景気が低迷する中で、収入は伸びない。けれども、旅行などのレジャー費や携帯電話などの通信費は削れない――。
消費者は、この数年間、苦肉の策として、食費を切り詰めてきた。とくに相対的に割高の外食への支出を減らす傾向が見えてきた。
また、ミートホープ事件や冷凍餃子事件以来、安心・安全への関心は高まっている。
さらに、メタボ症候群対策としてカロリー、塩分、糖分、プリン体などの摂取をコントロールする流れも出てきた。
この結果、「内食回帰・自炊回帰」のトレンドが生まれ、定着しているわけだが、これまで消費者はどちらかと言えば、「節約のため、仕方がないからやっている」という感覚だった。
ところが、「ここに来て、『内食回帰・自炊回帰』の中身が変わってきた」と力を込めるのは某食品メーカーの役員だ。「どうせ、内食や自炊をするのであれば、いやいややるのではなく、料理をつくることや食べることをもっと楽しもう、という機運が芽生えてきているようです。
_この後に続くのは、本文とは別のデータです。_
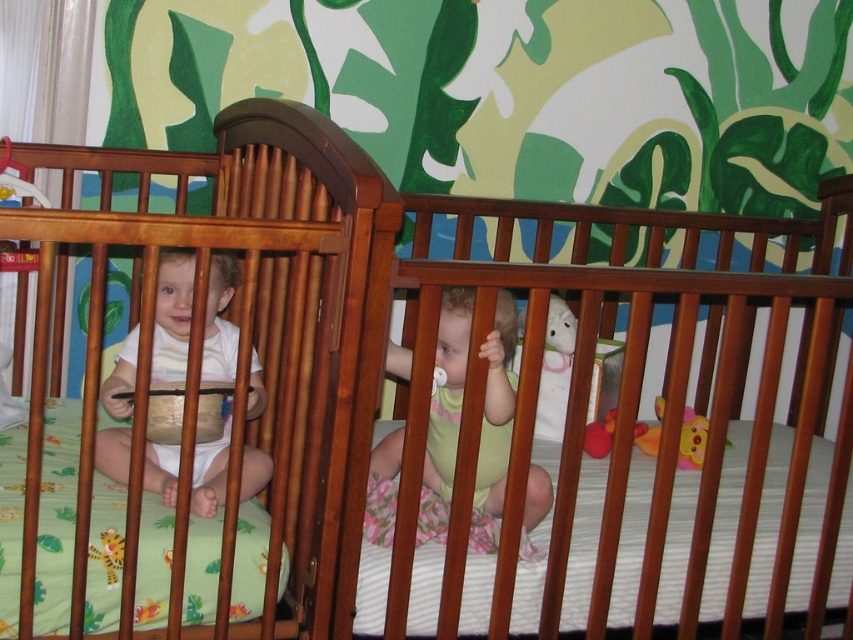 Question: Which point is closer to the camera taking this photo?

Choices:
 (A) (218, 252)
 (B) (445, 358)
 (C) (218, 244)
 (D) (590, 438)

Answer: (C)

Question: Is white matte baby at left thinner than soft plush toy at center?

Choices:
 (A) yes
 (B) no

Answer: (B)

Question: Considering the relative positions of white matte baby at left and yellow cotton onesie at center in the image provided, where is white matte baby at left located with respect to yellow cotton onesie at center?

Choices:
 (A) left
 (B) right

Answer: (A)

Question: From the image, what is the correct spatial relationship of wooden crib at center in relation to yellow cotton onesie at center?

Choices:
 (A) left
 (B) right

Answer: (A)

Question: Which point is closer to the camera?

Choices:
 (A) (688, 449)
 (B) (496, 355)
 (C) (596, 438)
 (D) (173, 380)

Answer: (B)

Question: Among these points, which one is nearest to the camera?

Choices:
 (A) (527, 472)
 (B) (347, 348)
 (C) (677, 460)
 (D) (161, 378)

Answer: (B)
実際、当社でも、楽しんでつくれるような類の商品が伸びていますので、いまは、それをバックアップできるシーン提案を心がけています」。
「エンジョイ クッキング」「ホビー クッキング」というような新しい概念も台頭しているようなので、食品を扱う小売業にとっては、またまた追い風が吹いていると言えよう。